KAÏRO (Kiyoshi Kurosawa, 2001)
Après avoir fait un tour en ville chez Nakata, le fantôme nippon semble définitivement abandonner les puits glacés et ses infiltrations pour le confort des appartements tokyoïtes. Mais celui-ci est de courte durée: en effet, la capitale court tout droit vers un saisissant apocalypse. Les fantômes ne s’invitent plus par l’écran de télévision, mais errent, sans but, sur internet. Comme le miroir d’une ville qui se vide petit à petit, où la solitude urbaine devient meurtrière. Des otakus repliés sur eux-mêmes ou de simples jeunes filles en fleur qui s’effacent, comme des cendres sur un mur blanc. Le passage entre les mondes ne s’effectue plus entre ville et campagne (ou sur les ponts, là où les fantômes attendent les vivants), mais à l’intérieur même de la cité, au décor rendu expressionniste par ces rubans rouges qui désignent les endroits hantés. Le spectre conserve ses particularités (une façon singulière de se mouvoir, un travail sur le son), mais n’a plus son look archétypal – ce fantôme-là est commun, il peut être n’importe qui, le visage parfois flou, à l’image des peintures de Bacon dont Kiyoshi Kurosawa dit s’être inspiré. Il est perdu, ne cherche pas à se venger, mais vampirise les vivants comme pour une séance d’hypnose. "La mort est un isolement éternel" soupire un spectre, et Kaïro parle de cette solitude, d’un Japon déshumanisé et avalé par ses fantômes, quelques apparitions flottantes, angoissées et suicidaires. Kiyoshi Kurosawa, auteur un an auparavant du brillant Séance, signe probablement ici le chef d’œuvre de ce renouveau.
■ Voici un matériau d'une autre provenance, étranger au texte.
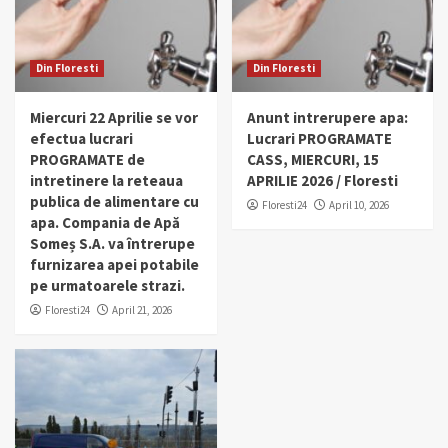
Din Floresti
Din Floresti
Miercuri 22 Aprilie se vor
Anunt intrerupere apa:
efectua lucrari
Lucrari PROGRAMATE
PROGRAMATE de
CASS, MIERCURI, 15
intretinere la reteaua
APRILIE 2026 / Floresti
publica de alimentare cu
Floresti24
April 10, 2026
apa. Compania de Apă
Someș S.A. va întrerupe
furnizarea apei potabile
pe urmatoarele strazi.
Floresti24
April 21, 2026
DARK WATER (Hideo Nakata, 2002)
Alors que Ring et Kaïro se terminaient par deux fuites, en voiture ou en bateau, sans destination précise (des cieux inquiétants d’un côté, un océan infini de l’autre), Dark Water est un film refermé sur lui-même, asphyxiant, sans évasion puisque l’atmosphère tragique semble dès le début condamner son personnage, qui ne sortira qu’assez peu de son immeuble désert. L’horreur est concentrée, ici, dans un appartement, et si l’eau hantée des puits ou des lacs d’hier est absente, celle-ci s’invitera par une pluie incessante sur Tokyo. A l’image de Mizoguchi, Nakata s’intéresse davantage au mélodrame et à son personnage féminin en douleur, qu’à son film de fantômes. Le genre sert de prétexte idéal pour peindre les angoisses d’une femme face à son rôle de mère, et sa noyade, goutte à goutte, dans un monde masculin qui l’étouffe. Et si, auparavant, il n’y avait guère de moyens de s’entendre avec le spectre (vengeur ou malveillant), Dark Water marquera les tristes réconciliations. L’eau, symbole de mort, est aussi symbole de vie à travers la scène de l’ascenseur et de son liquide amniotique. L’envers et l’endroit d’une même chose, une fureur ambiguë qui est aussi un chagrin. Le renoncement désespéré de Yoshimi tranche avec la tradition du yurei eiga: c’est elle qui choisit de rejoindre le monde des morts. Un sentiment ambivalent, entre la noirceur suicidaire et la blancheur de la libération. L’horreur intime de Nakata sonne comme une conclusion, mais le genre a connu ses résurrections. A suivre?